Exact reproduction of every record is required, and pictures are to be excluded.

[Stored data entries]
>>
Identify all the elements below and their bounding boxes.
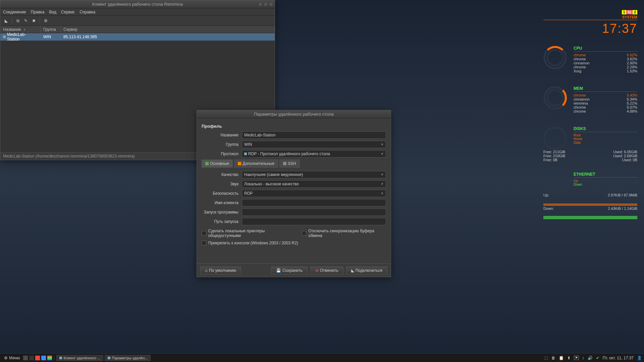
menu-help[interactable]: Справка [79,10,95,14]
quality-combo[interactable]: Наилучшее (самое медленное)▼ [242,171,386,178]
delete-icon[interactable]: ✖ [30,17,38,24]
tray-trash-icon[interactable]: 🗑 [551,356,555,360]
tray-user-icon[interactable]: 👤 [637,356,642,360]
mem-block: MEM chrome5.43%cinnamon5.34%remmina5.21%… [543,86,637,116]
row-server: 85.113.41.148:385 [61,35,100,39]
tab-basic-icon [205,162,209,165]
default-button[interactable]: ⎌По умолчанию [200,266,241,275]
dialog-titlebar[interactable]: Параметры удалённого рабочего стола [197,110,391,118]
process-row: cinnamon2.80% [574,61,637,65]
remmina-icon [59,357,62,359]
tray-network-icon[interactable]: ↕ [582,356,584,360]
menu-service[interactable]: Сервис [61,10,75,14]
tab-ssh[interactable]: SSH [279,160,300,168]
row-group: WIN [41,35,61,39]
start-menu-button[interactable]: ⚙ Меню [2,356,22,360]
sound-label: Звук [202,182,238,186]
rdp-icon [3,36,6,38]
disks-title: DISKS [574,126,637,132]
disable-clipboard-checkbox[interactable] [302,231,307,236]
tray-workspace-icon[interactable]: ⬚ [544,356,548,360]
tray-clock[interactable]: Пт. окт. 11, 17:37 [603,356,634,360]
system-monitor-widget: 1512 SYSTEM 17:37 CPU chrome6.62%chrome3… [543,10,637,220]
process-row: Xorg1.53% [574,69,637,73]
tray-volume-icon[interactable]: 🔊 [588,356,593,360]
process-row: remmina5.21% [574,101,637,105]
connect-button[interactable]: ◣Подключиться [346,266,387,275]
share-printers-checkbox[interactable] [202,231,206,236]
tab-basic[interactable]: Основные [202,160,233,168]
pin-chrome-icon[interactable] [47,356,52,360]
process-row: chrome6.62% [574,53,637,57]
cancel-icon: ⊘ [315,268,319,273]
chevron-down-icon: ▼ [381,152,384,156]
cancel-button[interactable]: ⊘Отменить [310,266,343,275]
mem-title: MEM [574,86,637,92]
maximize-button[interactable] [264,3,267,6]
col-name[interactable]: Название ▲ [0,26,41,33]
save-button[interactable]: 💾Сохранить [271,266,308,275]
tab-ssh-icon [283,162,286,165]
chevron-down-icon: ▼ [381,192,384,195]
name-input[interactable] [242,131,386,139]
tab-advanced[interactable]: Дополнительные [234,160,278,168]
mem-ring2-icon [547,89,564,106]
menubar: Соединение Правка Вид Сервис Справка [0,8,275,16]
startup-program-input[interactable] [242,208,386,216]
connect-icon[interactable]: ◣ [2,17,10,24]
menu-edit[interactable]: Правка [31,10,45,14]
disk-root-label: Root [574,133,637,137]
up-graph [543,198,637,206]
remote-desktop-settings-dialog: Параметры удалённого рабочего стола Проф… [197,110,391,277]
attach-console-checkbox[interactable] [202,241,206,245]
process-row: cinnamon5.34% [574,97,637,101]
eth-ring-icon [543,172,567,195]
copy-icon[interactable]: ⧉ [14,17,21,24]
window-title: Клиент удалённого рабочего стола Remmina [92,2,183,7]
disable-clipboard-label: Отключить синхронизацию буфера обмена [308,229,386,238]
disk-line: Free: 210GiBUsed: 2.68GiB [543,154,637,158]
client-name-label: Имя клиента [202,200,238,205]
protocol-combo[interactable]: RDP - Протокол удалённого рабочего стола… [242,150,386,158]
attach-console-label: Прикрепить к консоли (Windows 2003 / 200… [208,241,298,245]
tray-keyboard-icon[interactable]: ⚑ [574,356,579,360]
rdp-protocol-icon [244,153,247,155]
quality-label: Качество [202,172,238,177]
plugin-icon[interactable]: ⚙ [42,17,49,24]
table-row[interactable]: MedicLab-Station WIN 85.113.41.148:385 [0,33,275,41]
connect-icon: ◣ [351,268,354,273]
down-graph [543,211,637,219]
tray-update-icon[interactable]: ⬆ [567,356,571,360]
col-server[interactable]: Сервер [61,26,275,33]
startup-path-input[interactable] [242,218,386,225]
eth-up-label: Up [574,179,637,183]
menu-connection[interactable]: Соединение [3,10,26,14]
share-printers-label: Сделать локальные принтеры общедоступным… [208,229,295,238]
menu-view[interactable]: Вид [49,10,56,14]
pin-app-icon[interactable] [41,356,46,360]
clock-widget: 17:37 [543,21,637,36]
pin-firefox-icon[interactable] [35,356,40,360]
pin-files-icon[interactable] [23,356,28,360]
save-icon: 💾 [276,268,281,273]
edit-icon[interactable]: ✎ [22,17,30,24]
close-button[interactable] [269,3,273,6]
ethernet-block: ETHERNET Up Down Up:2.97KiB / 67.9MiB Do… [543,172,637,219]
titlebar[interactable]: Клиент удалённого рабочего стола Remmina [0,0,275,8]
process-row: chrome2.29% [574,65,637,69]
tray-shield-icon[interactable]: ✔ [596,356,599,360]
group-label: Группа [202,142,238,147]
pin-terminal-icon[interactable] [29,356,34,360]
cpu-ring2-icon [547,49,564,66]
col-group[interactable]: Группа [41,26,61,33]
settings-tabs: Основные Дополнительные SSH [202,160,386,168]
group-combo[interactable]: WIN▼ [242,141,386,148]
taskbar-item-settings[interactable]: Параметры удалён... [105,355,151,361]
minimize-button[interactable] [259,3,262,6]
sound-combo[interactable]: Локально - высокое качество▼ [242,180,386,188]
client-name-input[interactable] [242,199,386,206]
tray-clipboard-icon[interactable]: 📋 [559,356,564,360]
process-row: chrome4.88% [574,109,637,113]
taskbar-item-remmina[interactable]: Клиент удалённого ... [56,355,103,361]
security-combo[interactable]: RDP▼ [242,190,386,197]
<<
● **Your response**
Identify all the elements below and their bounding boxes.
menu-help[interactable]: Справка [79,10,95,14]
quality-combo[interactable]: Наилучшее (самое медленное)▼ [242,171,386,178]
delete-icon[interactable]: ✖ [30,17,38,24]
tray-trash-icon[interactable]: 🗑 [551,356,555,360]
tray-user-icon[interactable]: 👤 [637,356,642,360]
mem-block: MEM chrome5.43%cinnamon5.34%remmina5.21%… [543,86,637,116]
row-server: 85.113.41.148:385 [61,35,100,39]
tab-basic-icon [205,162,209,165]
default-button[interactable]: ⎌По умолчанию [200,266,241,275]
dialog-titlebar[interactable]: Параметры удалённого рабочего стола [197,110,391,118]
process-row: cinnamon2.80% [574,61,637,65]
remmina-icon [59,357,62,359]
tray-network-icon[interactable]: ↕ [582,356,584,360]
menu-service[interactable]: Сервис [61,10,75,14]
tab-ssh[interactable]: SSH [279,160,300,168]
row-group: WIN [41,35,61,39]
start-menu-button[interactable]: ⚙ Меню [2,356,22,360]
sound-label: Звук [202,182,238,186]
rdp-icon [3,36,6,38]
disks-title: DISKS [574,126,637,132]
disable-clipboard-checkbox[interactable] [302,231,307,236]
tray-workspace-icon[interactable]: ⬚ [544,356,548,360]
tray-clock[interactable]: Пт. окт. 11, 17:37 [603,356,634,360]
system-monitor-widget: 1512 SYSTEM 17:37 CPU chrome6.62%chrome3… [543,10,637,220]
process-row: Xorg1.53% [574,69,637,73]
tray-volume-icon[interactable]: 🔊 [588,356,593,360]
process-row: remmina5.21% [574,101,637,105]
connect-button[interactable]: ◣Подключиться [346,266,387,275]
share-printers-checkbox[interactable] [202,231,206,236]
tab-basic[interactable]: Основные [202,160,233,168]
pin-chrome-icon[interactable] [47,356,52,360]
process-row: chrome6.62% [574,53,637,57]
cancel-icon: ⊘ [315,268,319,273]
chevron-down-icon: ▼ [381,152,384,156]
cancel-button[interactable]: ⊘Отменить [310,266,343,275]
mem-title: MEM [574,86,637,92]
maximize-button[interactable] [264,3,267,6]
col-name[interactable]: Название ▲ [0,26,41,33]
save-button[interactable]: 💾Сохранить [271,266,308,275]
tab-ssh-icon [283,162,286,165]
chevron-down-icon: ▼ [381,192,384,195]
name-input[interactable] [242,131,386,139]
tab-advanced[interactable]: Дополнительные [234,160,278,168]
mem-ring2-icon [547,89,564,106]
menubar: Соединение Правка Вид Сервис Справка [0,8,275,16]
startup-program-input[interactable] [242,208,386,216]
connect-icon[interactable]: ◣ [2,17,10,24]
menu-edit[interactable]: Правка [31,10,45,14]
disk-root-label: Root [574,133,637,137]
up-graph [543,198,637,206]
remote-desktop-settings-dialog: Параметры удалённого рабочего стола Проф… [197,110,391,277]
attach-console-checkbox[interactable] [202,241,206,245]
process-row: cinnamon5.34% [574,97,637,101]
eth-ring-icon [543,172,567,195]
copy-icon[interactable]: ⧉ [14,17,21,24]
window-title: Клиент удалённого рабочего стола Remmina [92,2,183,7]
disable-clipboard-label: Отключить синхронизацию буфера обмена [308,229,386,238]
disk-line: Free: 210GiBUsed: 2.68GiB [543,154,637,158]
client-name-label: Имя клиента [202,200,238,205]
protocol-combo[interactable]: RDP - Протокол удалённого рабочего стола… [242,150,386,158]
attach-console-label: Прикрепить к консоли (Windows 2003 / 200… [208,241,298,245]
tray-keyboard-icon[interactable]: ⚑ [574,356,579,360]
rdp-protocol-icon [244,153,247,155]
quality-label: Качество [202,172,238,177]
plugin-icon[interactable]: ⚙ [42,17,49,24]
table-row[interactable]: MedicLab-Station WIN 85.113.41.148:385 [0,33,275,41]
connect-icon: ◣ [351,268,354,273]
down-graph [543,211,637,219]
tray-update-icon[interactable]: ⬆ [567,356,571,360]
col-server[interactable]: Сервер [61,26,275,33]
startup-path-input[interactable] [242,218,386,225]
eth-up-label: Up [574,179,637,183]
menu-connection[interactable]: Соединение [3,10,26,14]
share-printers-label: Сделать локальные принтеры общедоступным… [208,229,295,238]
menu-view[interactable]: Вид [49,10,56,14]
pin-app-icon[interactable] [41,356,46,360]
clock-widget: 17:37 [543,21,637,36]
pin-firefox-icon[interactable] [35,356,40,360]
pin-files-icon[interactable] [23,356,28,360]
save-icon: 💾 [276,268,281,273]
edit-icon[interactable]: ✎ [22,17,30,24]
close-button[interactable] [269,3,273,6]
ethernet-block: ETHERNET Up Down Up:2.97KiB / 67.9MiB Do… [543,172,637,219]
titlebar[interactable]: Клиент удалённого рабочего стола Remmina [0,0,275,8]
process-row: chrome2.29% [574,65,637,69]
tray-shield-icon[interactable]: ✔ [596,356,599,360]
group-label: Группа [202,142,238,147]
pin-terminal-icon[interactable] [29,356,34,360]
cpu-ring2-icon [547,49,564,66]
col-group[interactable]: Группа [41,26,61,33]
settings-tabs: Основные Дополнительные SSH [202,160,386,168]
group-combo[interactable]: WIN▼ [242,141,386,148]
taskbar-item-settings[interactable]: Параметры удалён... [105,355,151,361]
minimize-button[interactable] [259,3,262,6]
sound-combo[interactable]: Локально - высокое качество▼ [242,180,386,188]
client-name-input[interactable] [242,199,386,206]
tray-clipboard-icon[interactable]: 📋 [559,356,564,360]
process-row: chrome4.88% [574,109,637,113]
taskbar-item-remmina[interactable]: Клиент удалённого ... [56,355,103,361]
security-combo[interactable]: RDP▼ [242,190,386,197]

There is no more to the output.